PROBLEM DESCRIPTION >> When you reply, transcribe every line of the data below exactly.

MATERIAL FOR THE TASK >>
******************************

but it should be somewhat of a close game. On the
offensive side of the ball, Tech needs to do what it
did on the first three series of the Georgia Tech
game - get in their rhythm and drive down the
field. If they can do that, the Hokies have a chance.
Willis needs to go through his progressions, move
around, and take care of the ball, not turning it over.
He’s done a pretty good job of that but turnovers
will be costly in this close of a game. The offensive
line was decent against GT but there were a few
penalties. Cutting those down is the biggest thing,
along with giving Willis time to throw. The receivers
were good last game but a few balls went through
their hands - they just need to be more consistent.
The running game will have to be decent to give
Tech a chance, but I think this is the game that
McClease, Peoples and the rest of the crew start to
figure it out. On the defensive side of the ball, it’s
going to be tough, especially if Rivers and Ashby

******************************

EXERCISE SOLUTION >>
but it should be somewhat of a close game. On the
offensive side of the ball, Tech needs to do what it
did on the first three series of the Georgia Tech
game - get in their rhythm and drive down the
field. If they can do that, the Hokies have a chance.
Willis needs to go through his progressions, move
around, and take care of the ball, not turning it over.
He’s done a pretty good job of that but turnovers
will be costly in this close of a game. The offensive
line was decent against GT but there were a few
penalties. Cutting those down is the biggest thing,
along with giving Willis time to throw. The receivers
were good last game but a few balls went through
their hands - they just need to be more consistent.
The running game will have to be decent to give
Tech a chance, but I think this is the game that
McClease, Peoples and the rest of the crew start to
figure it out. On the defensive side of the ball, it’s
going to be tough, especially if Rivers and Ashby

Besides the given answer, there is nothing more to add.